Let $T_i$ be the $i$th arrival time of Poisson process of arrival rate $\lambda$, given $t>0$, how to calculate $$ E\left(\sum_{i=1}^\infty T_i 1_{\{T_i<t\}}\right) $$ I think since this is equal to $$ E\left(\sum_{i=1}^{N_t} T_i\right) $$ We can try $$ E\left(E\left(\left. \sum_{i=1}^{N} T_i \right|N_t=N\right)\right) =E\left(\sum_{i=1}^{N} E(T_i|N_t=N)\right) $$ But I'm stuck at this step. Also making me more confused is that when I see a similar question on

Compound Poisson process: calculate $E\left( \sum_{k=1}^{N_t}X_k e^{t-T_k} \right)$, $X_k$ i.i.d., $T_k$ arrival time

There is a claim

Given $N_t$, the inter arrival times are uniformly distributed on $[0,t]$. Hence, $T_k∼Beta(k,n−k+1)$

But support of beta distribution is just $[0,1]$, I don't understand why this claim is right.

Answer 1

That phrase is almost correct it should say

"Given $N_t$, the inter arrival times are uniformly distributed on $[0,t]$. Hence, $T_k/t∼Beta(k,n−k+1)$"

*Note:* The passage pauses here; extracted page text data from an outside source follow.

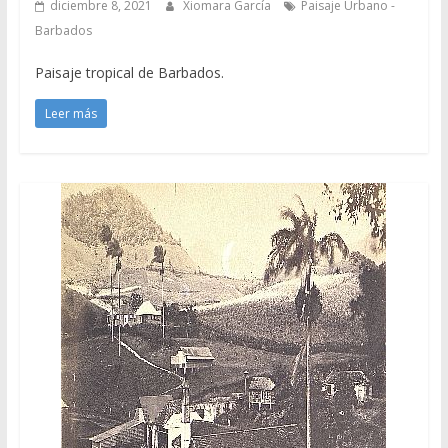
diciembre 8, 2021
Xiomara García
Paisaje Urbano -
Barbados
Paisaje tropical de Barbados.
Leer más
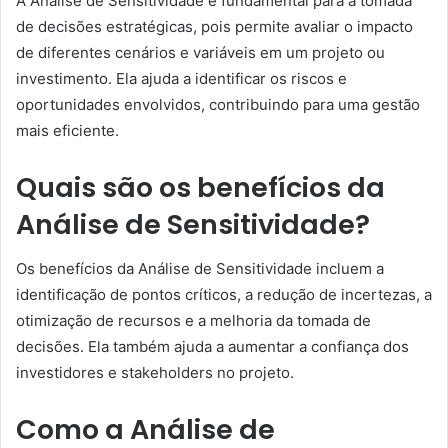
A Análise de Sensitividade é fundamental para a tomada
de decisões estratégicas, pois permite avaliar o impacto
de diferentes cenários e variáveis em um projeto ou
investimento. Ela ajuda a identificar os riscos e
oportunidades envolvidos, contribuindo para uma gestão
mais eficiente.
Quais são os benefícios da
Análise de Sensitividade?
Os benefícios da Análise de Sensitividade incluem a
identificação de pontos críticos, a redução de incertezas, a
otimização de recursos e a melhoria da tomada de
decisões. Ela também ajuda a aumentar a confiança dos
investidores e stakeholders no projeto.
Como a Análise de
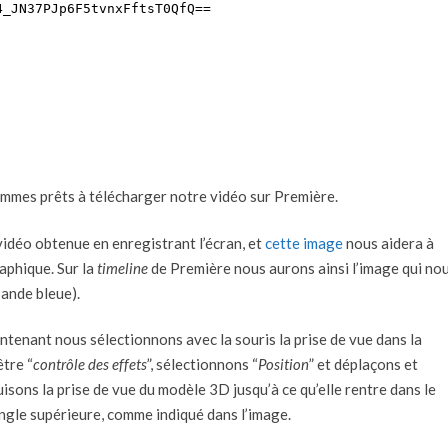
mmes prêts à télécharger notre vidéo sur Première.
 vidéo obtenue en enregistrant l’écran, et
cette image
nous aidera à
raphique. Sur la
timeline
de Première nous aurons ainsi l’image qui no
bande bleue).
ntenant nous sélectionnons avec la souris la prise de vue dans la
être “
contrôle des effets
”, sélectionnons “
Position
” et déplaçons et
isons la prise de vue du modèle 3D jusqu’à ce qu’elle rentre dans le
angle supérieure, comme indiqué dans l’image.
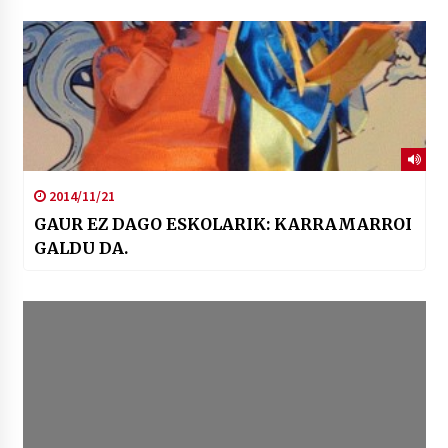
2014/11/21
GAUR EZ DAGO ESKOLARIK: KARRAMARROI
GALDU DA.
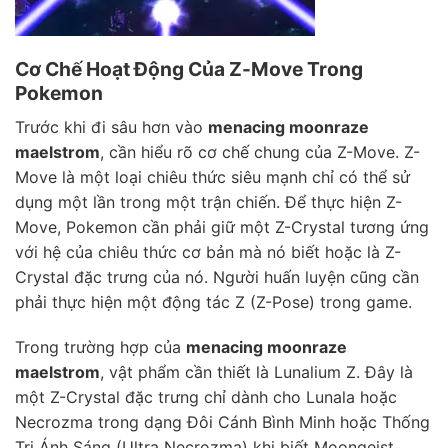
Cơ Chế Hoạt Động Của Z-Move Trong
Pokemon
Trước khi đi sâu hơn vào
menacing moonraze
maelstrom
, cần hiểu rõ cơ chế chung của Z-Move. Z-
Move là một loại chiêu thức siêu mạnh chỉ có thể sử
dụng một lần trong một trận chiến. Để thực hiện Z-
Move, Pokemon cần phải giữ một Z-Crystal tương ứng
với hệ của chiêu thức cơ bản mà nó biết hoặc là Z-
Crystal đặc trưng của nó. Người huấn luyện cũng cần
phải thực hiện một động tác Z (Z-Pose) trong game.
Trong trường hợp của
menacing moonraze
maelstrom
, vật phẩm cần thiết là Lunalium Z. Đây là
một Z-Crystal đặc trưng chỉ dành cho Lunala hoặc
Necrozma trong dạng Đôi Cánh Bình Minh hoặc Thống
Trị Ánh Sáng (Ultra Necrozma) khi biết Moongeist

Please notice that is $T_k/t$ and not $T_k$ that is distributed as Beta. If you normalize the times by $t$ you'll get that the inter arrival times are uniformly distributed on $[0,1]$ and thus the distribution of $T_k/t$ is indeed Beta (do it as an excercise or check this)

Now with that in mind we have $$ E(T_k/t | N_t = N) = \frac{k}{N+1} $$ so $$ \sum_{k=1}^N E(T_k | N_t = N) = \sum_{k=1}^N t \, E(T_k/t | N_t = N) = t \frac{N}{2} $$

and I think you can take it from here.